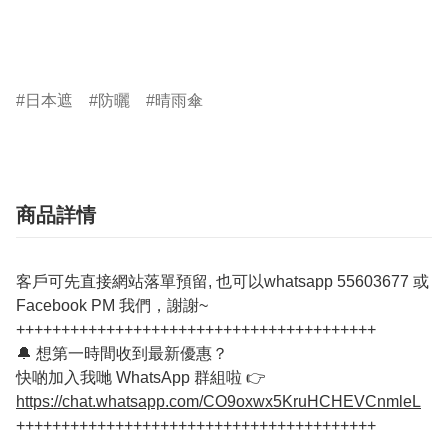
日本遮
防曬
晴雨傘
商品詳情
客戶可先直接網站落單預留, 也可以whatsapp 55603677 或
Facebook PM 我們，謝謝~
++++++++++++++++++++++++++++++++++++++++
🔔 想第一時間收到最新優惠？
快啲加入我哋 WhatsApp 群組啦 👉
https://chat.whatsapp.com/CO9oxwx5KruHCHEVCnmleL
++++++++++++++++++++++++++++++++++++++++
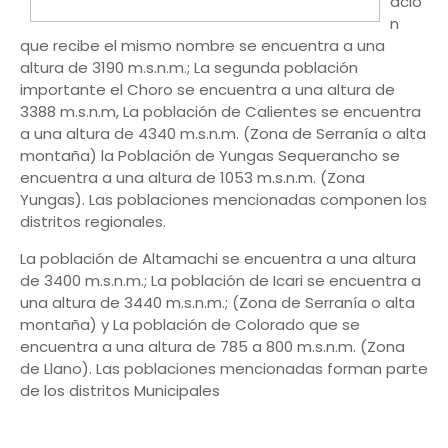
ació
n
que recibe el mismo nombre se encuentra a una
altura de 3190 m.s.n.m.; La segunda población
importante el Choro se encuentra a una altura de
3388 m.s.n.m, La población de Calientes se encuentra
a una altura de 4340 m.s.n.m. (Zona de Serranía o alta
montaña) la Población de Yungas Sequerancho se
encuentra a una altura de 1053 m.s.n.m. (Zona
Yungas). Las poblaciones mencionadas componen los
distritos regionales.
La población de Altamachi se encuentra a una altura
de 3400 m.s.n.m.; La población de Icari se encuentra a
una altura de 3440 m.s.n.m.; (Zona de Serranía o alta
montaña) y La población de Colorado que se
encuentra a una altura de 785 a 800 m.s.n.m. (Zona
de Llano). Las poblaciones mencionadas forman parte
de los distritos Municipales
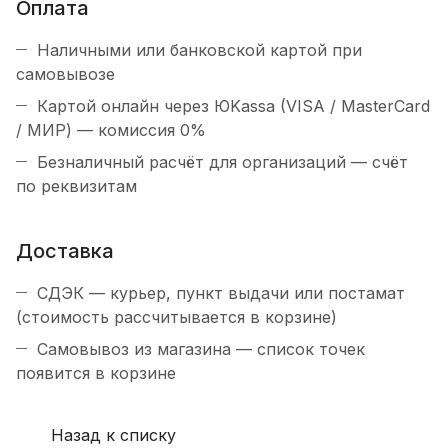
Оплата
Наличными или банковской картой при
самовывозе
Картой онлайн через ЮKassa (VISA / MasterCard
/ МИР) — комиссия 0%
Безналичный расчёт для организаций — счёт
по реквизитам
Доставка
СДЭК — курьер, пункт выдачи или постамат
(стоимость рассчитывается в корзине)
Самовывоз из магазина — список точек
появится в корзине
Назад к списку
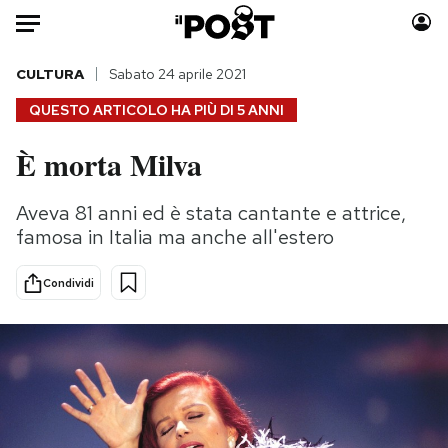
Auto
CULTURA
Sabato 24 aprile 2021
QUESTO ARTICOLO HA PIÙ DI
5 ANNI
HOME
È morta Milva
Italia
Moda
Mondo
Libri
Aveva 81 anni ed è stata cantante e attrice,
Politica
Consumismi
famosa in Italia ma anche all'estero
Tecnologia
Storie/Idee
Internet
Ok Boomer!
Condividi
Scienza
Media
Cultura
Europa
Economia
Altrecose
Sport
Mondiali calcio 2026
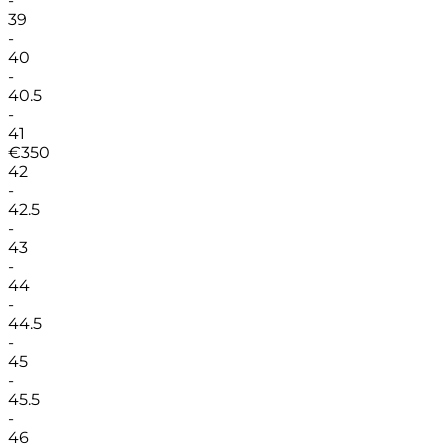
-
39
-
40
-
40.5
-
41
€
350
42
-
42.5
-
43
-
44
-
44.5
-
45
-
45.5
-
46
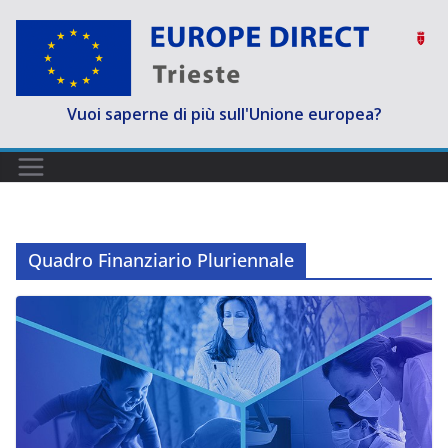
Salta
al
contenuto
Vuoi saperne di più sull'Unione europea?
Quadro Finanziario Pluriennale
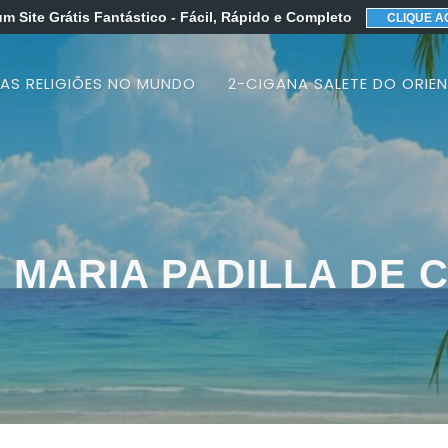
um Site Grátis Fantástico
- Fácil, Rápido e Completo
CLIQUE A
 AS RELIGIÕES NO MUNDO
2-CIGANA SALETE DO ORIEN
 MARIA PADILLA DE 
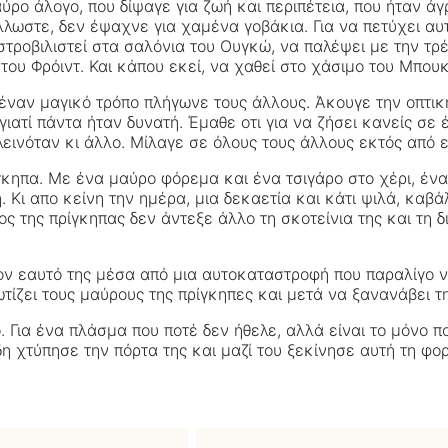
ρο άλογο, που δίψαγε για ζωή και περιπέτεια, που ήταν άγ
άλλωστε, δεν έψαχνε για χαμένα γοβάκια. Για να πετύχει α
στροβιλιστεί στα σαλόνια του Ουγκώ, να παλέψει με την τρέ
ου Φρόιντ. Και κάπου εκεί, να χαθεί στο χάσιμο του Μπουκ
ναν μαγικό τρόπο πλήγωνε τους άλλους. Άκουγε την οπτική 
 γιατί πάντα ήταν δυνατή. Έμαθε οτι για να ζήσει κανείς σ
ινόταν κι άλλο. Μίλαγε σε όλους τους άλλους εκτός από ε
γκηπα. Με ένα μαύρο φόρεμα και ένα τσιγάρο στο χέρι, ένα
Κι απο κείνη την ημέρα, μια δεκαετία και κάτι ψιλά, καβά
ς της πρίγκηπας δεν άντεξε άλλο τη σκοτείνια της και τη δι
ον εαυτό της μέσα από μια αυτοκαταστροφή που παραλίγο να
τίζει τους μαύρους της πρίγκηπες και μετά να ξανανάβει τη
ό. Για ένα πλάσμα που ποτέ δεν ήθελε, αλλά είναι το μόνο
δη χτύπησε την πόρτα της και μαζί του ξεκίνησε αυτή τη φ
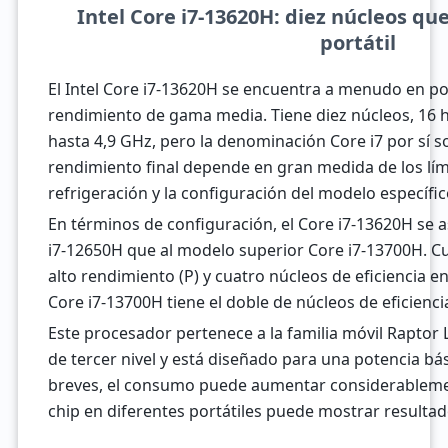
Intel Core i7-13620H: diez núcleos q
portátil
El Intel Core i7-13620H se encuentra a menudo en por
rendimiento de gama media. Tiene diez núcleos, 16 h
hasta 4,9 GHz, pero la denominación Core i7 por sí so
rendimiento final depende en gran medida de los lími
refrigeración y la configuración del modelo específic
En términos de configuración, el Core i7-13620H se
i7-12650H que al modelo superior Core i7-13700H. Cu
alto rendimiento (P) y cuatro núcleos de eficiencia en
Core i7-13700H tiene el doble de núcleos de eficienci
Este procesador pertenece a la familia móvil Raptor 
de tercer nivel y está diseñado para una potencia bá
breves, el consumo puede aumentar considerableme
chip en diferentes portátiles puede mostrar resulta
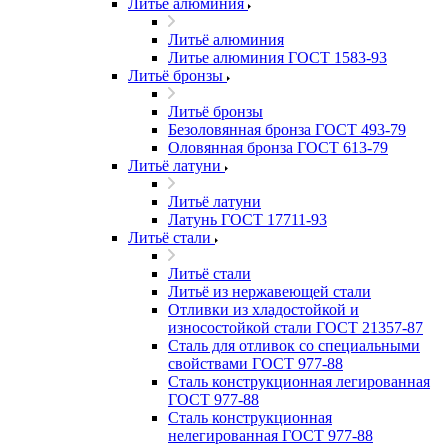
Литьё алюминия
Литьё алюминия
Литье алюминия ГОСТ 1583-93
Литьё бронзы
Литьё бронзы
Безоловянная бронза ГОСТ 493-79
Оловянная бронза ГОСТ 613-79
Литьё латуни
Литьё латуни
Латунь ГОСТ 17711-93
Литьё стали
Литьё стали
Литьё из нержавеющей стали
Отливки из хладостойкой и
износостойкой стали ГОСТ 21357-87
Сталь для отливок со специальными
свойствами ГОСТ 977-88
Сталь конструкционная легированная
ГОСТ 977-88
Сталь конструкционная
нелегированная ГОСТ 977-88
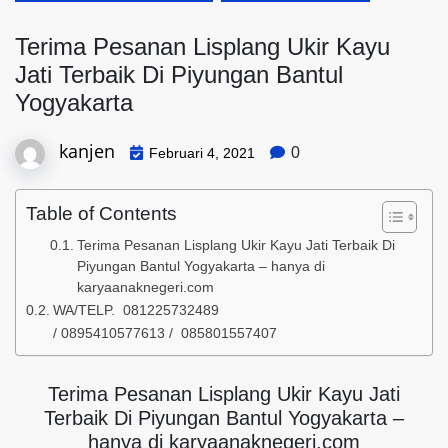
Terima Pesanan Lisplang Ukir Kayu
Jati Terbaik Di Piyungan Bantul
Yogyakarta
kanjen
0
Februari 4, 2021
Table of Contents
Terima Pesanan Lisplang Ukir Kayu Jati Terbaik Di
Piyungan Bantul Yogyakarta – hanya di
karyaanaknegeri.com
WA/TELP. 081225732489
/ 0895410577613 / 085801557407
Terima Pesanan Lisplang Ukir Kayu Jati
Terbaik Di Piyungan Bantul Yogyakarta –
hanya di karyaanaknegeri.com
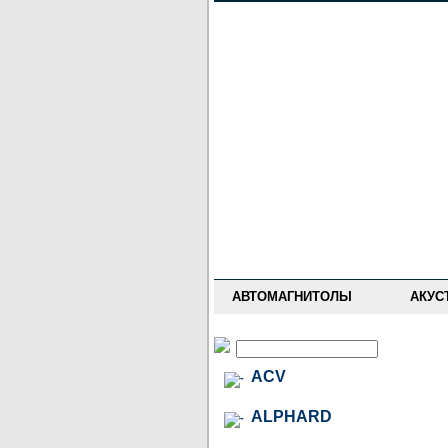
НОВОСТИ
ПРАЙС-ЛИСТ
ФОРУМ
ГДЕ КУПИТЬ
ОПИСАНИЯ
УСТАНОВКА
АНТИ-РАДАРЫ
АВТОМАГНИТОЛЫ
АКУС
ACV
ALPHARD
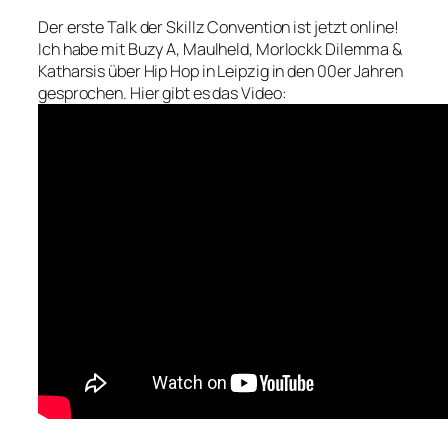
Der erste Talk der Skillz Convention ist jetzt online!
Ich habe mit Buzy A, Maulheld, Morlockk Dilemma &
Katharsis über Hip Hop in Leipzig in den 00er Jahren
gesprochen. Hier gibt es das Video:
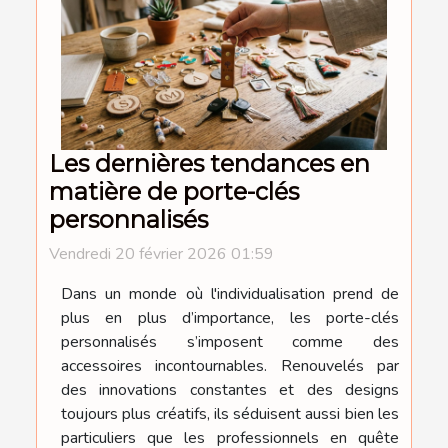
Les dernières tendances en
matière de porte-clés
personnalisés
Vendredi 20 février 2026 01:59
Dans un monde où l'individualisation prend de
plus en plus d’importance, les porte-clés
personnalisés s’imposent comme des
accessoires incontournables. Renouvelés par
des innovations constantes et des designs
toujours plus créatifs, ils séduisent aussi bien les
particuliers que les professionnels en quête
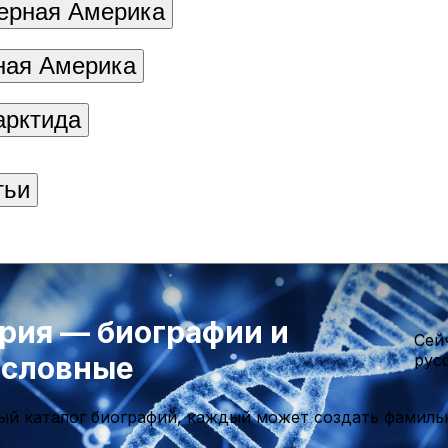
ерная Америка
ая Америка
арктида
тьи
рия — биографии и
Cей
ословные
рус
ый каталог биографий, каждый может создать фамиль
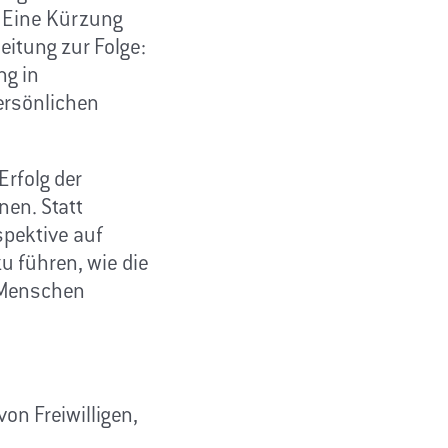
. Eine Kürzung
eitung zur Folge:
ng in
ersönlichen
Erfolg der
nen. Statt
spektive auf
zu führen, wie die
 Menschen
von Freiwilligen,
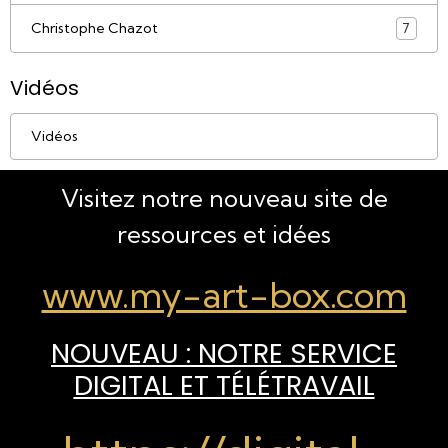
Christophe Chazot
7
Vidéos
Vidéos
Visitez notre nouveau site de
ressources et idées
www.my-art-box.com
NOUVEAU : NOTRE SERVICE
DIGITAL ET TÉLÉTRAVAIL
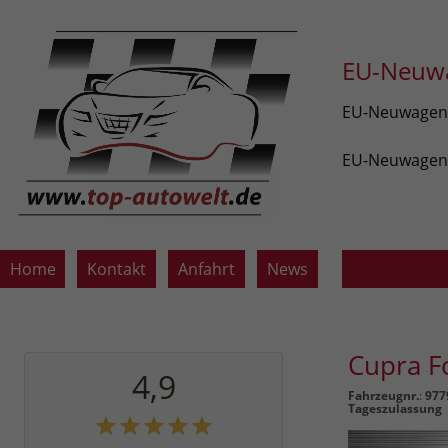
EU-Neuwa
EU-Neuwagen v
EU-Neuwagen z
Home
Kontakt
Anfahrt
News
Cupra 
4,9
Fahrzeugnr.
:
977
Tageszulassung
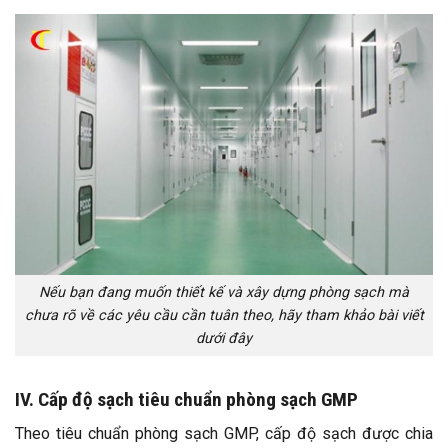
Nếu bạn đang muốn thiết kế và xây dựng phòng sạch mà
chưa rõ về các yêu cầu cần tuân theo, hãy tham khảo bài viết
dưới đây
IV. Cấp độ sạch tiêu chuẩn phòng sạch GMP
Theo tiêu chuẩn phòng sạch GMP, cấp độ sạch được chia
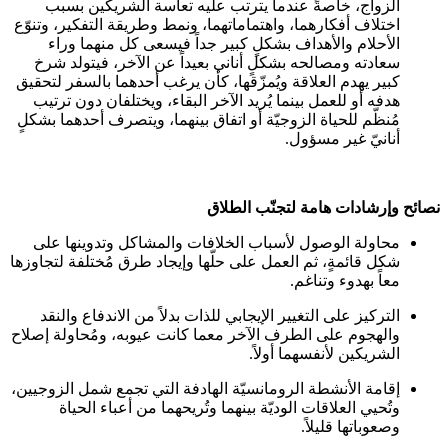
الزواج، خاصةً عندما يترتب عليه تعاسة الشريكين بسبب
اختلاف أفكارهما، واهتماماتهما، ونمط وطريقة التفكير، وتنوّع
الأحلام والأهداف بشكلٍ كبير جداً فيسعى كل منهما وراء
سعادته ومصالحه بشكلٍ أناني بعيداً عن الآخر، فيتولد شرخ
كبير يهدم العلاقة ويُمزّقها، كأن يرغب أحدهما بالسفر لتحقيق
هدفه أو للعمل بينما يُريد الآخر البقاء، ويختلفان دون ترتيب
مُنظّم للحياة الزوجيّة أو اتفاق بينهما، ويتصرف أحدهما بشكلٍ
أنانيّ غير مسؤول.
نصائح وإرشادات هامة لتجنّب الطلاق
محاولة الوصول لأسباب الخلافات والمشاكل وتدوينها على
شكل قائمةٍ، ثم العمل على حلّها وإيجاد طرق مُختلفة لتجاوزها
معاً بهدوء وتناغم.
التركيز على التغيير الإيجابي للذات بدلاً من الاندفاع والنقد
والهجوم على الطرف الآخر معما كانت عيوبه، ومُحاولة إصلاح
الشريكين لأنفسهما أولاً.
إقامة الأنشطة الرومانسيّة الهادفة التي تجمع شمل الزوجيين،
وتُحيي العلاقات الوديّة بينهما وتُريحهما من أعباء الحياة
وصعوباتها قليلاً.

What you have to do -
Look through the entries above, and wherever a line holds the word "Intel", copy it.

Answer space -
Intel Core i7-13620H: diez núcleos q
El Intel Core i7-13620H se encuentra a menudo en por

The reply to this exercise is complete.